Using Apache HBase to store and access data
Also available as:
PDF
loading table of contents...

Command for creating HBase backup image

Use hbase backup create command as hbase superuser to create a complete backup image.

Ensure that backup is enabled on the cluster. To enable backup, add the following properties to hbase-site.xml and restart the HBase cluster.

<property>
<name>hbase.backup.enable</name>
<value>true</value>
</property>
<property>
<name>hbase.master.logcleaner.plugins</name>
<value>YOUR_PLUGINS,org.apache.hadoop.hbase.backup.master.BackupLogCleaner
</value>
</property>
<property>
<name>hbase.procedure.master.classes</name>
<value>YOUR_CLASSES,org.apache.hadoop.hbase.backup.master.
LogRollMasterProcedureManager</value>
</property>
<property>
<name>hbase.procedure.regionserver.classes</name>
<value>YOUR_CLASSES,org.apache.hadoop.hbase.backup.regionserver.
LogRollRegionServerProcedureManager</value>
</property>
<property>
<name>hbase.coprocessor.region.classes</name>
<value>YOUR_CLASSES,org.apache.hadoop.hbase.backup.BackupObserver</value>
</property>
Following is the usage of the hbase backup create command with its arguments:
hbase backup create <type> <backup_path> [options] 

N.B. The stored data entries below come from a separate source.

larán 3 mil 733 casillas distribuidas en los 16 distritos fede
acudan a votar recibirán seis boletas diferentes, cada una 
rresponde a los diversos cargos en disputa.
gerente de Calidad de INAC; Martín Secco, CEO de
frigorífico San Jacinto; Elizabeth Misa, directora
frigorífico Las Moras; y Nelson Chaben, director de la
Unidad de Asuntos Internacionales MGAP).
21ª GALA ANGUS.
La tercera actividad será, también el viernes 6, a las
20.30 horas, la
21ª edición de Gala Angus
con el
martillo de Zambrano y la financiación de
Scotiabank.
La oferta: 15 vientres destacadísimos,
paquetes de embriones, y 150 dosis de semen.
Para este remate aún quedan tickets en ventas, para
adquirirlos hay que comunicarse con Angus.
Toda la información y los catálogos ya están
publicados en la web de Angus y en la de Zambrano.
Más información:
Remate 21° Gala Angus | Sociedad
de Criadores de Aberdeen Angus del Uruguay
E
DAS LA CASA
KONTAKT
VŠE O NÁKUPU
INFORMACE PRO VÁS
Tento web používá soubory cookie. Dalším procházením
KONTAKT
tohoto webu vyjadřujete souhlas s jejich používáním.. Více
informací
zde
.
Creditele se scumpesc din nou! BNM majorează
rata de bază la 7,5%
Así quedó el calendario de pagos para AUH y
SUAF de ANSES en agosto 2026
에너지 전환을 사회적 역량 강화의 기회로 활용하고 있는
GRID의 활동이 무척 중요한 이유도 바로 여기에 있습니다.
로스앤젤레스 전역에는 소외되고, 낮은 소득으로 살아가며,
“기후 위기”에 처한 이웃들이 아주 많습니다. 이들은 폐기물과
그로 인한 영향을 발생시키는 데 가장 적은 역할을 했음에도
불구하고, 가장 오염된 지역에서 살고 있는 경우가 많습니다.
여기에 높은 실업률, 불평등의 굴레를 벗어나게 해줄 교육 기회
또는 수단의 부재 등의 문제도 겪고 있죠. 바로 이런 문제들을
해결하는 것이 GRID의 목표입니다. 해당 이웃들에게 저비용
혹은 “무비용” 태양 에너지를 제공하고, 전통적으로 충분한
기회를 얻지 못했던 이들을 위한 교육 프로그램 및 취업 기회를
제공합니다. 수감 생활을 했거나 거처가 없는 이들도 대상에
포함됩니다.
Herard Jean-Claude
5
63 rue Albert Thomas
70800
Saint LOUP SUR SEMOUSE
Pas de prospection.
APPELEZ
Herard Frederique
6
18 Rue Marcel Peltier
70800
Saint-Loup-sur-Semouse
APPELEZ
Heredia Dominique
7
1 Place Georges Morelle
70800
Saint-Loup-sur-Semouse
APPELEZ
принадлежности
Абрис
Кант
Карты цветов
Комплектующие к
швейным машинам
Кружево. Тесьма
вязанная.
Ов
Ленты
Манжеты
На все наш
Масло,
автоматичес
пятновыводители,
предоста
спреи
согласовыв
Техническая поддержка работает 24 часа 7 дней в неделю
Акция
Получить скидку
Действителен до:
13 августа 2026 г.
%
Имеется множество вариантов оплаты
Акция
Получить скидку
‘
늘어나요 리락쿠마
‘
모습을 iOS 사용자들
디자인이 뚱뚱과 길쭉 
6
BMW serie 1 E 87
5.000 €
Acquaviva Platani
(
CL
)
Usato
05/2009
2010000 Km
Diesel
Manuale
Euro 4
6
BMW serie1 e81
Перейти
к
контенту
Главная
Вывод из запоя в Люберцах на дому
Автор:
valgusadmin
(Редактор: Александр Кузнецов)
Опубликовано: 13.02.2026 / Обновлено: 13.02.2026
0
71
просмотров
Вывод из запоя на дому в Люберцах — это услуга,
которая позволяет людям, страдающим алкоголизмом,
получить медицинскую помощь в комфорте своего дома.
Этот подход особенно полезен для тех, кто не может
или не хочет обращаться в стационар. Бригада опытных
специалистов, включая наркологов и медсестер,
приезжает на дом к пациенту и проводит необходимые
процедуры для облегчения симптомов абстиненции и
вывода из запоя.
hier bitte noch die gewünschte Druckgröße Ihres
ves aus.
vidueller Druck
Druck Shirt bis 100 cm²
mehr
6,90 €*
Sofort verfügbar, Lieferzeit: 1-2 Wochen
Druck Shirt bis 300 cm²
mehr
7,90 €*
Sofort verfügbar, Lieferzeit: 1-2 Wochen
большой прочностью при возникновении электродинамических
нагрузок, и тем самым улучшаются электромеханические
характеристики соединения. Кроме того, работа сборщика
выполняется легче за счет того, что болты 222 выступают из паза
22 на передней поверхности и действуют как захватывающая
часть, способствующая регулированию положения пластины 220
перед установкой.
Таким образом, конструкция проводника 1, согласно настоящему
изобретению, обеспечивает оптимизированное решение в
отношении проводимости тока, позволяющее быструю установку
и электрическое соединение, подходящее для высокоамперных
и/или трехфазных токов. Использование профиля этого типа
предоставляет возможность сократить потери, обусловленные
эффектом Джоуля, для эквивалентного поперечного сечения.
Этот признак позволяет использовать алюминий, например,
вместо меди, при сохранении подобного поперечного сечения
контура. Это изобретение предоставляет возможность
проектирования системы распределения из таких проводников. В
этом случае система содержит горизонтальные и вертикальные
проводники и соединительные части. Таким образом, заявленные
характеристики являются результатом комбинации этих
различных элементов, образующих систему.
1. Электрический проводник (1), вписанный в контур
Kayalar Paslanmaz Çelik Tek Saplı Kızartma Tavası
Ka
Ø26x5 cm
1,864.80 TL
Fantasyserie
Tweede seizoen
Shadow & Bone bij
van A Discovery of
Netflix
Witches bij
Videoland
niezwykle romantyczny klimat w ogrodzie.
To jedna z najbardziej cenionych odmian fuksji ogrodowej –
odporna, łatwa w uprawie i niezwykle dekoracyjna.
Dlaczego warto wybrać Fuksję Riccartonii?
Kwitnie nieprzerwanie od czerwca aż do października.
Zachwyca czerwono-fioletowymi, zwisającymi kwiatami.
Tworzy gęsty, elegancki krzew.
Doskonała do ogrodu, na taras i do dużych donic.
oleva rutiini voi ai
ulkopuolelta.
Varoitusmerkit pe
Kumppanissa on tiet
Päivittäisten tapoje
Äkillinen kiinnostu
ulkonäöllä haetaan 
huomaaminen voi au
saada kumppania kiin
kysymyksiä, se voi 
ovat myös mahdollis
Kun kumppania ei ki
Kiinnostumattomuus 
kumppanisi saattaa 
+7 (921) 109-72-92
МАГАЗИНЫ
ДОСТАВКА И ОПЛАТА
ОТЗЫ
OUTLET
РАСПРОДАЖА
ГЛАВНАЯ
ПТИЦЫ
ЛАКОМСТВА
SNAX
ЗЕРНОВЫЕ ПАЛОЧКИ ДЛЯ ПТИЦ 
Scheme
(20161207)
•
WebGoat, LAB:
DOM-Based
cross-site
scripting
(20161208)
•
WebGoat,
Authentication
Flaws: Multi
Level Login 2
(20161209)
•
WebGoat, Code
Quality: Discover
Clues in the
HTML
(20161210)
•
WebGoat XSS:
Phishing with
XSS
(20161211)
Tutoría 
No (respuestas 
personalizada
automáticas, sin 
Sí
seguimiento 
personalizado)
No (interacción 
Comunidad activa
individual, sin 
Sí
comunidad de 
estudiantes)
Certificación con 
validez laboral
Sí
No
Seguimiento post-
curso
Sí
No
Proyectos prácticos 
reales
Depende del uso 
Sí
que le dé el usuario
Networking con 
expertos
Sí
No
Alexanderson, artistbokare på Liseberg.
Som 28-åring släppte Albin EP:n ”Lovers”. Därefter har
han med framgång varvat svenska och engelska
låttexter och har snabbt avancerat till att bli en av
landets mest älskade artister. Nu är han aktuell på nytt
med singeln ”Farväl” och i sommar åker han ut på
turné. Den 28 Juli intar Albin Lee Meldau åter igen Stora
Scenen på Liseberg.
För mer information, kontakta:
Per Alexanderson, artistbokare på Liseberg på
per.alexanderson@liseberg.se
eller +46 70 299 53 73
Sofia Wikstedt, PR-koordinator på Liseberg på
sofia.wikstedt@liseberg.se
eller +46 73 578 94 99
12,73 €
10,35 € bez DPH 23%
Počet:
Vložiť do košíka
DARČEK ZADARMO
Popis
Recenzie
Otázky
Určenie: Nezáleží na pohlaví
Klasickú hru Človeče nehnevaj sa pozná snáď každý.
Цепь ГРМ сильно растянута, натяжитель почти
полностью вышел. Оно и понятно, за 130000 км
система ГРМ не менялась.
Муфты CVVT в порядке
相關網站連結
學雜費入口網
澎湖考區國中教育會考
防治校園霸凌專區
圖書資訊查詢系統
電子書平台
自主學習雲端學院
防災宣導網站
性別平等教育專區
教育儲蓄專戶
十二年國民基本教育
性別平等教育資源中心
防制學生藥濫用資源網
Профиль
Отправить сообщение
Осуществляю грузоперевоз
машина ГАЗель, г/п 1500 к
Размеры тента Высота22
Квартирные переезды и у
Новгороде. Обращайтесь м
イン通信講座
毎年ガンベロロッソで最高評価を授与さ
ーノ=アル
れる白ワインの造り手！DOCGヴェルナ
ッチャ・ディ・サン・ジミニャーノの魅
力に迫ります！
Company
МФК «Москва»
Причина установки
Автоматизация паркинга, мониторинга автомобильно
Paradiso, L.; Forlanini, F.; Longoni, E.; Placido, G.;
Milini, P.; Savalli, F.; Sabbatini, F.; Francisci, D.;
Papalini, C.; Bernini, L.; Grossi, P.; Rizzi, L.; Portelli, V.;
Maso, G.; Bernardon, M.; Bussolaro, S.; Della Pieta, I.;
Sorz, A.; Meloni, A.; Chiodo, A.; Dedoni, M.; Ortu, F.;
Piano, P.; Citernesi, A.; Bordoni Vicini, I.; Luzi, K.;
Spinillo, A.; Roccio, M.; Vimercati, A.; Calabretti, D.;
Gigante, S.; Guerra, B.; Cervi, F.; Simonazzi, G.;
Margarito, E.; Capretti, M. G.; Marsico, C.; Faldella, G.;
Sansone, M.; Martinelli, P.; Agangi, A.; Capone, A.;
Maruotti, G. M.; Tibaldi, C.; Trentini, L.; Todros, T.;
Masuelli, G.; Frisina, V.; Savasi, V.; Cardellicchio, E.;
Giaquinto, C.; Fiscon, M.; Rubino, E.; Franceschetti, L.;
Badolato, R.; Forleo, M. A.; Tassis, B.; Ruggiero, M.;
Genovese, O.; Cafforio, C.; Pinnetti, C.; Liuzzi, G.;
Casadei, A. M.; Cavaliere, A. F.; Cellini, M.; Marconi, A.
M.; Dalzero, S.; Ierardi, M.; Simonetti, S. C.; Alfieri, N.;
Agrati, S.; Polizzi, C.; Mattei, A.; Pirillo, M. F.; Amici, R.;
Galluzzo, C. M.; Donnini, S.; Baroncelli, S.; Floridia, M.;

Required command-line arguments

type

It specifies the type of backup to execute, which can be full or incremental.

Using the full argument creates a full backup image. Using the incrementalargument creates an incremental backup image. It requires a full backup to already exist.

backup_path

The backup_path argument specifies the full root path of where to store the backup image. Valid prefixes are hdfs:, webhdfs:, gpfs:, and s3fs:.

Optional command-line arguments

-b <arg>bandwidth_per_task

Specifies the bandwidth of each MapReduce task in MB per second.

-d <arg>

Enables DEBUG mode, which prints additional logging about the backup creation.

-q <arg>

It allows you to specify the Yarn queue name to run the backup create command on.

-s <arg>

Identify the tables to backup based on a backup set. Refer "Using Backup Sets" for the purpose and usage of backup sets. It is mutually exclusive with the -t (table list) option.

-t <arg>

A comma-separated list of tables to back up. If no tables are specified, all tables are backed up. No regular-expression or wildcard support is present; all table names must be explicitly listed. It is mutually exclusive with the -s option. One of these named options are required.

-w <arg>

Specifies the number of parallel MapReduce tasks to execute.